Your task is to reproduce exactly the lines from the one containing "Motherboard (36, 1863)" through the last line below, both ends included, and nothing else, with no pictures.

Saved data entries
+ + + + +

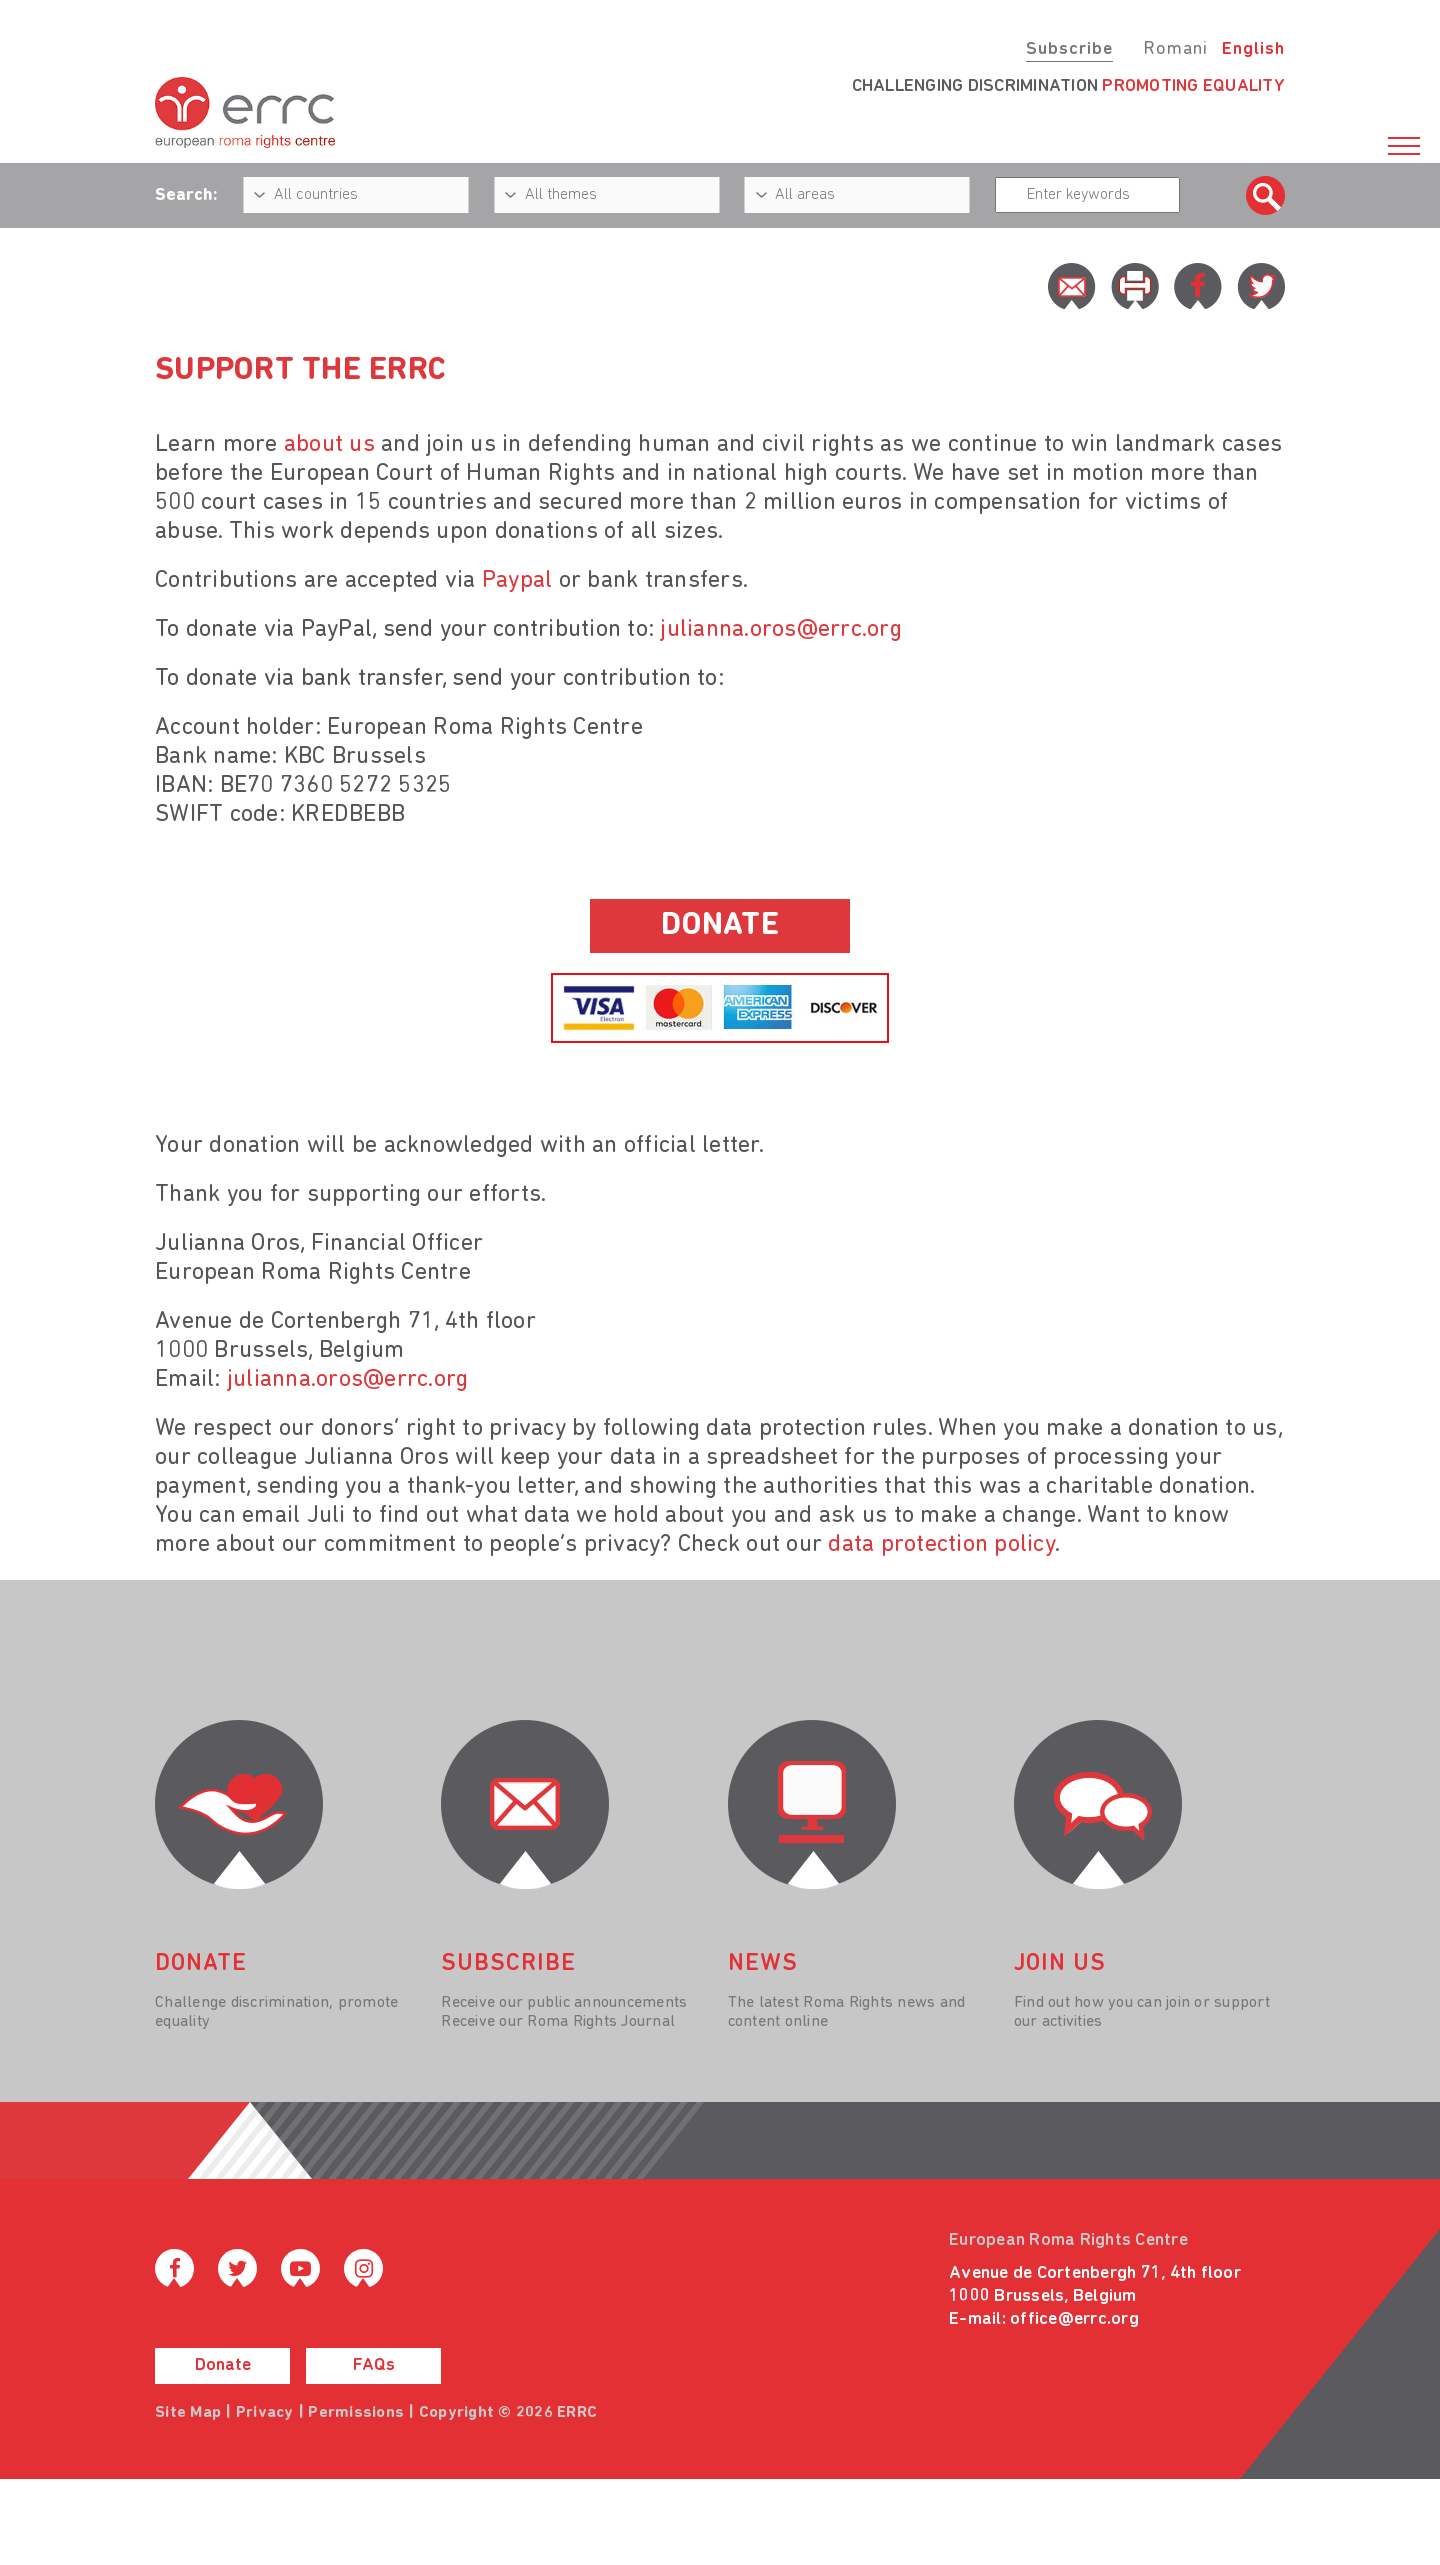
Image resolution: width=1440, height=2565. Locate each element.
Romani (1175, 49)
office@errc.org (1074, 2319)
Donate (223, 2365)
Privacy (265, 2413)
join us (1060, 1964)
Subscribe (1069, 49)
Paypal (520, 581)
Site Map (188, 2413)
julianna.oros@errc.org (781, 630)
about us (329, 445)
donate (720, 926)
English (1253, 49)
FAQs (374, 2365)
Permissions (356, 2413)
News (763, 1964)
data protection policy (941, 1545)
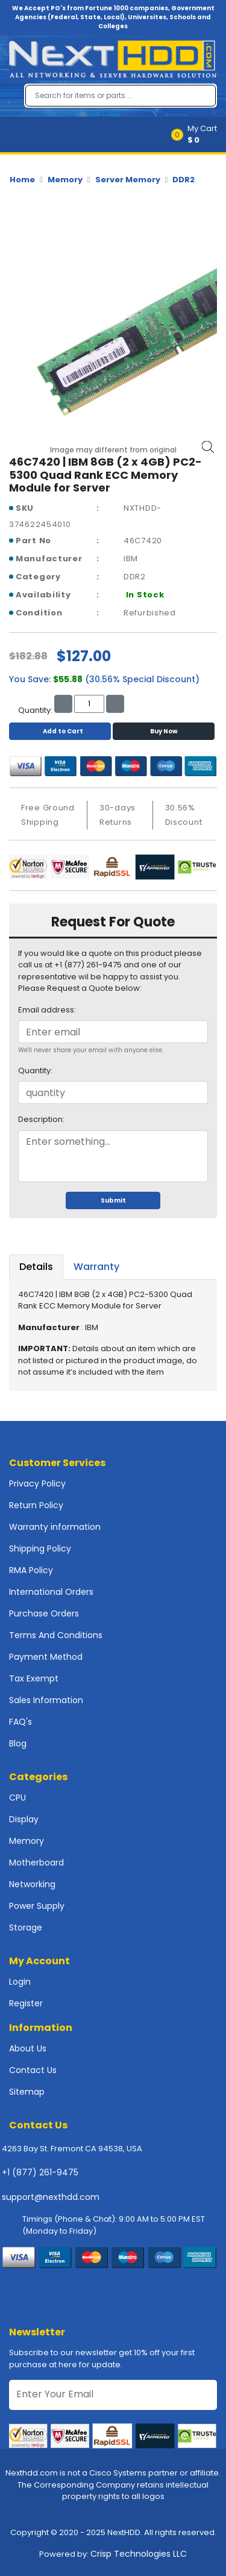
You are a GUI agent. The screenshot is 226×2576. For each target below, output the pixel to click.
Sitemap (27, 2092)
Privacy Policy (37, 1484)
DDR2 (183, 179)
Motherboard (36, 1863)
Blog (18, 1743)
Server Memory (127, 179)
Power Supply (36, 1906)
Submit (113, 1200)
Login (20, 1982)
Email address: (47, 1009)
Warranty (96, 1267)
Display (24, 1819)
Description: (41, 1119)
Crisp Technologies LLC (138, 2554)
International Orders (51, 1592)
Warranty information (55, 1527)
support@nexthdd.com (50, 2197)
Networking (32, 1884)
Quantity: (35, 1070)
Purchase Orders (44, 1613)
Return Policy (36, 1505)
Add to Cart (60, 731)
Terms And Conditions (55, 1635)
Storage (25, 1927)
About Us (27, 2048)
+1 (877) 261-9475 (40, 2172)
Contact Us (33, 2070)
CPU (17, 1798)
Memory (65, 179)
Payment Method (46, 1657)
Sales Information (46, 1700)
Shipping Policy (40, 1548)
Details (36, 1267)
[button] (198, 134)
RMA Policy (31, 1570)
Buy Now (164, 731)
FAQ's (20, 1722)
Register (26, 2003)
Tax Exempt (33, 1678)
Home (22, 179)
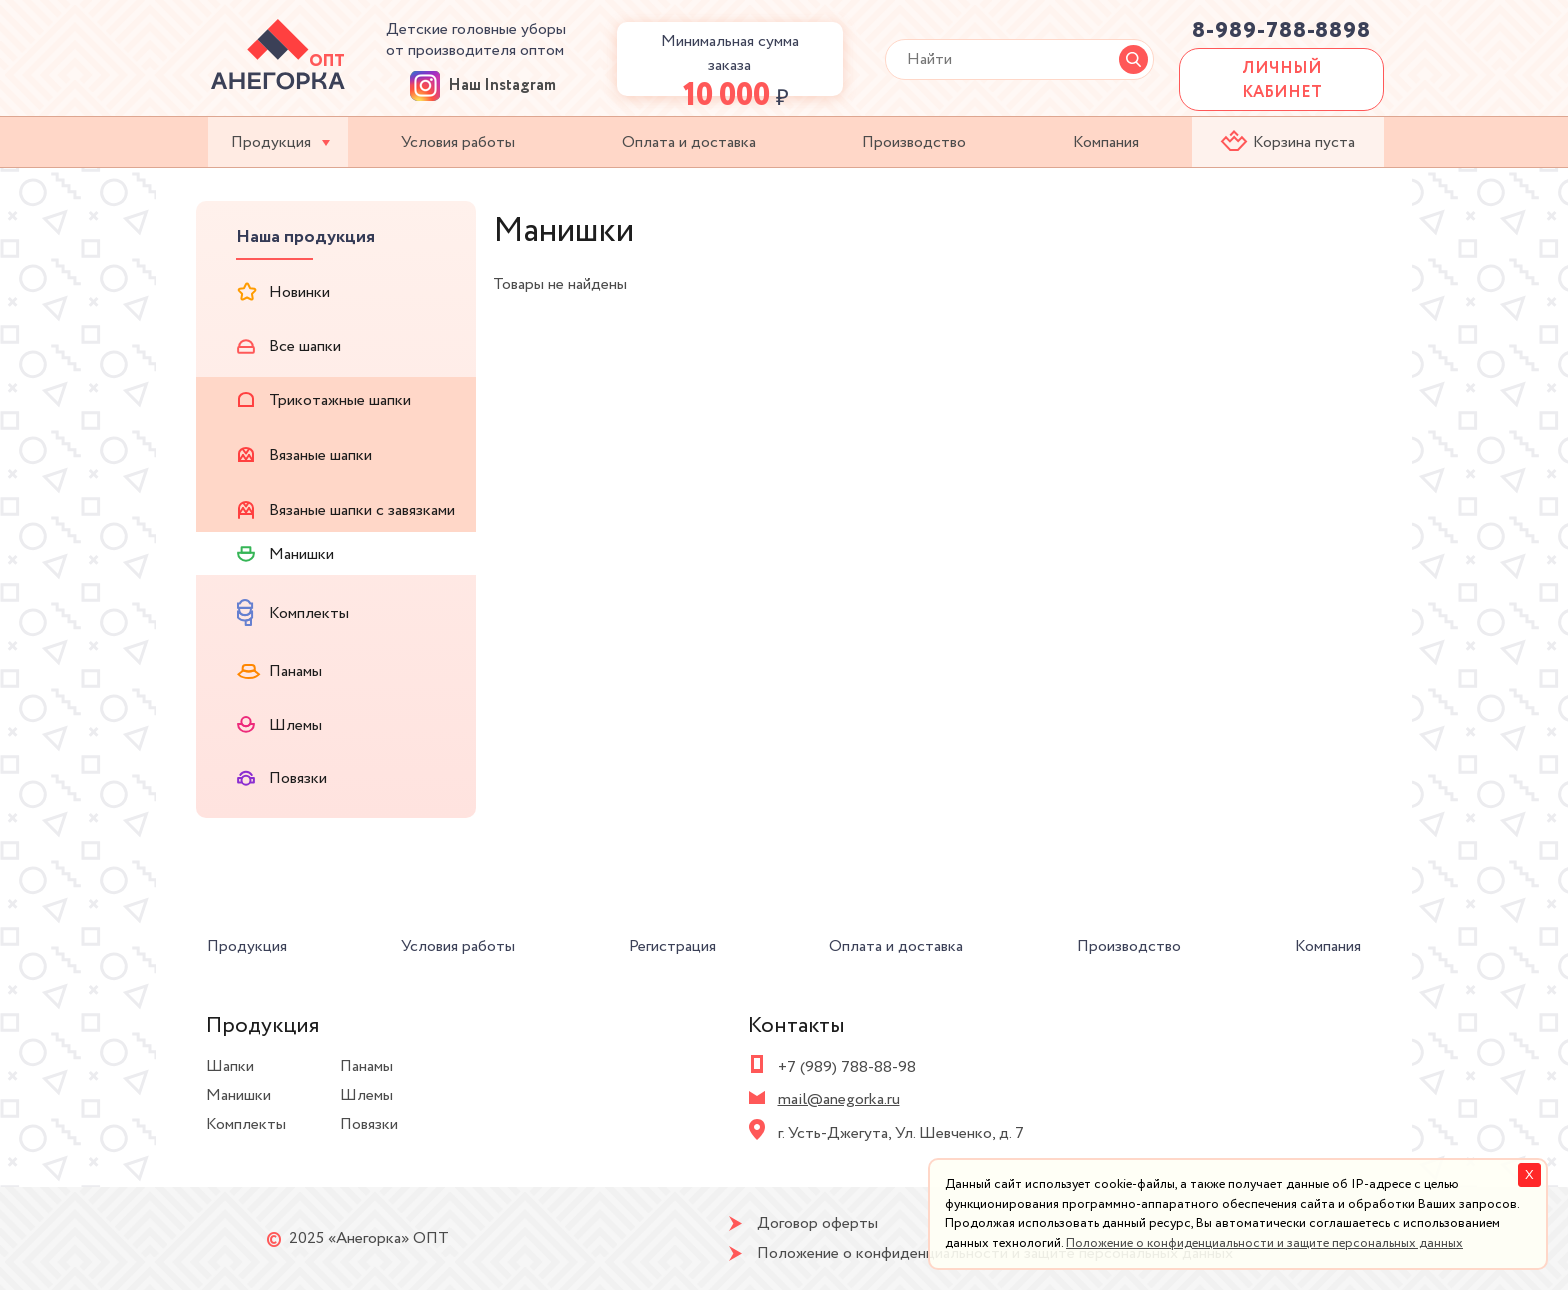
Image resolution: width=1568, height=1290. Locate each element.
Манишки (285, 554)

+ + + + +

Problem solution »
Motherboard (36, 1863)
Blog (18, 1743)
Server Memory (127, 179)
Power Supply (36, 1906)
Submit (113, 1200)
Login (20, 1982)
Email address: (47, 1009)
Warranty (96, 1267)
Display (24, 1819)
Description: (41, 1119)
Crisp Technologies LLC (138, 2554)
International Orders (51, 1592)
Warranty information (55, 1527)
support@nexthdd.com (50, 2197)
Networking (32, 1884)
Quantity: (35, 1070)
Purchase Orders (44, 1613)
Return Policy (36, 1505)
Add to Cart (60, 731)
Terms And Conditions (55, 1635)
Storage (25, 1927)
About Us (27, 2048)
+1 (877) 261-9475 (40, 2172)
Contact Us (33, 2070)
CPU (17, 1798)
Memory (65, 179)
Payment Method (46, 1657)
Sales Information (46, 1700)
Shipping Policy (40, 1548)
Details (36, 1267)
[button] (198, 134)
RMA Policy (31, 1570)
Buy Now (164, 731)
FAQ's (20, 1722)
Register (26, 2003)
Tax Exempt (33, 1678)
Home (22, 179)
Image resolution: width=1568, height=1290. Locate each element.
Манишки (285, 554)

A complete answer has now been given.